Clinical Practice Research Datalink (CPRD), MHRA, 10 South Colonnade, Canary Wharf, London, E14 4PU, UK.
NHS Digital, 1 Trevelyan Square, Boar Lane, Leeds, LS1 6AE, UK.
Eur J Epidemiol. 2019 Jan;34(1):91-99. doi: 10.1007/s10654-018-0442-4. Epub 2018 Sep 15.

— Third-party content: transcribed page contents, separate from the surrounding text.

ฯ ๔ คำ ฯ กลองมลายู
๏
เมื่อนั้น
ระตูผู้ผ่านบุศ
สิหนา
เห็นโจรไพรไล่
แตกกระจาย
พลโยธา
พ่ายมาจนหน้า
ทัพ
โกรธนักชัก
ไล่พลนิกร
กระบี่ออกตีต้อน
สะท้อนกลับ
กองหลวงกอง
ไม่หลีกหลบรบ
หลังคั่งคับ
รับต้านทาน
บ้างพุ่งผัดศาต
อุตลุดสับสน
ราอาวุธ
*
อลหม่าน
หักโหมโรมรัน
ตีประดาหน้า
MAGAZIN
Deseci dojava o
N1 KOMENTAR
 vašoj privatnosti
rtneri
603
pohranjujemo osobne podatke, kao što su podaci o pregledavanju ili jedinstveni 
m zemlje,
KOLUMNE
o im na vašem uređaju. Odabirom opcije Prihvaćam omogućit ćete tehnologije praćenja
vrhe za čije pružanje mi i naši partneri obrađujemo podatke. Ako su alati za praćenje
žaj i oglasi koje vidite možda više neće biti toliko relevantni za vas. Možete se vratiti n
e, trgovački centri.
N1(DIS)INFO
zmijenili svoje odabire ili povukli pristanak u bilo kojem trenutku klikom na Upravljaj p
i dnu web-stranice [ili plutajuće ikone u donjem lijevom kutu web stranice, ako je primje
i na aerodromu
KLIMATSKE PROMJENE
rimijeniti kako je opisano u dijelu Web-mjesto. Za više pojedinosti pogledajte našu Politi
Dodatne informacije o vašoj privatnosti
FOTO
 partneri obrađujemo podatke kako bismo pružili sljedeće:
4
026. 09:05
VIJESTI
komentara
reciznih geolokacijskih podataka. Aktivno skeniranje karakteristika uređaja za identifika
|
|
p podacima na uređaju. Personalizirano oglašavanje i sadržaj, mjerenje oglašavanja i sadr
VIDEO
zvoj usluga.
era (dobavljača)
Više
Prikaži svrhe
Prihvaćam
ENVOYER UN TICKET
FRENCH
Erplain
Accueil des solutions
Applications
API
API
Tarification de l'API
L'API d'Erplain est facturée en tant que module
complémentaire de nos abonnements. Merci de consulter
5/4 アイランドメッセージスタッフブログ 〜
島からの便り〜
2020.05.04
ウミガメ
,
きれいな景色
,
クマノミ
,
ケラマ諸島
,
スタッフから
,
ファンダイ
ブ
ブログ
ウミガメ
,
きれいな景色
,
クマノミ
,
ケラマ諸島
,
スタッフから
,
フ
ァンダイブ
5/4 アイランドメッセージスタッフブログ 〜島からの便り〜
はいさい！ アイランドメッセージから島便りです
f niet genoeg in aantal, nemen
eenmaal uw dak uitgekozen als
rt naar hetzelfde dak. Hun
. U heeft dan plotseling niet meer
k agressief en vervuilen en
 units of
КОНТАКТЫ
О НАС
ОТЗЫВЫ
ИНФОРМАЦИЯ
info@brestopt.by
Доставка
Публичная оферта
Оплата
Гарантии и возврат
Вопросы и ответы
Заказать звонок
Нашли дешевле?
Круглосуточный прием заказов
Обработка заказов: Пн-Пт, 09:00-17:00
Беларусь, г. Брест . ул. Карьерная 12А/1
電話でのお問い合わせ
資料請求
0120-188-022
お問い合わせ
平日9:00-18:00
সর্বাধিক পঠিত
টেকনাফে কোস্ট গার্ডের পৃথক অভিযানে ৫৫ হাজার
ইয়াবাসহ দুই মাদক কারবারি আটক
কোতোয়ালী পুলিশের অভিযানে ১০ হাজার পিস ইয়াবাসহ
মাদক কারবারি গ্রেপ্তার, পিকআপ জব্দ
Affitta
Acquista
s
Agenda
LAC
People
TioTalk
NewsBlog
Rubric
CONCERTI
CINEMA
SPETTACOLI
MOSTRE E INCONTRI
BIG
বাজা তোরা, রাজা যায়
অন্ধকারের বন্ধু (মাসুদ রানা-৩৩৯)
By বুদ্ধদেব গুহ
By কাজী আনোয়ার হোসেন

Record linkage is increasingly used to expand the information available for public health research. An understanding of record linkage methods and the relevant strengths and limitations is important for robust analysis and interpretation of linked data. Here, we describe the approach used by Clinical Practice Research Datalink (CPRD) to link primary care data to other patient level datasets, and the potential implications of this approach for CPRD data analysis. General practice electronic health record software providers separately submit de-identified data to CPRD and patient identifiers to NHS Digital, excluding patients who have opted-out from contributing data. Data custodians for external datasets also send patient identifiers to NHS Digital. NHS Digital uses identifiers to link the datasets using an 8-stage deterministic methodology. CPRD subsequently receives a de-identified linked cohort file and provides researchers with anonymised linked data and metadata detailing the linkage process. This methodology has been used to generate routine primary care linked datasets, including data from Hospital Episode Statistics, Office for National Statistics and National Cancer Registration and Analysis Service. 10.6 million (M) patients from 411 English general practices were included in record linkage in June 2018. 9.1M (86%) patients were of research quality, of which 8.0M (88%) had a valid NHS number and were eligible for linkage in the CPRD standard linked dataset release. Linking CPRD data to other sources improves the range and validity of research studies. This manuscript, together with metadata generated on match strength and linkage eligibility, can be used to inform study design and explore potential linkage-related selection and misclassification biases.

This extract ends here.